Transcribed page contents:
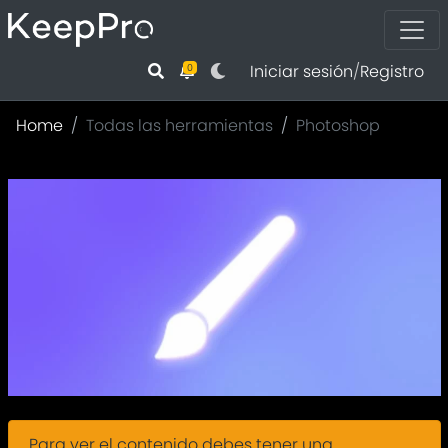
Iniciar sesión
/
Registro
0
Home
Todas las herramientas
Photoshop
Para ver el contenido debes tener una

## Task brief
The answer must match the entries above line for line, with the pictures dropped.

## Reply to the exercise
Iniciar sesión
/
Registro
0
Home
Todas las herramientas
Photoshop
Para ver el contenido debes tener una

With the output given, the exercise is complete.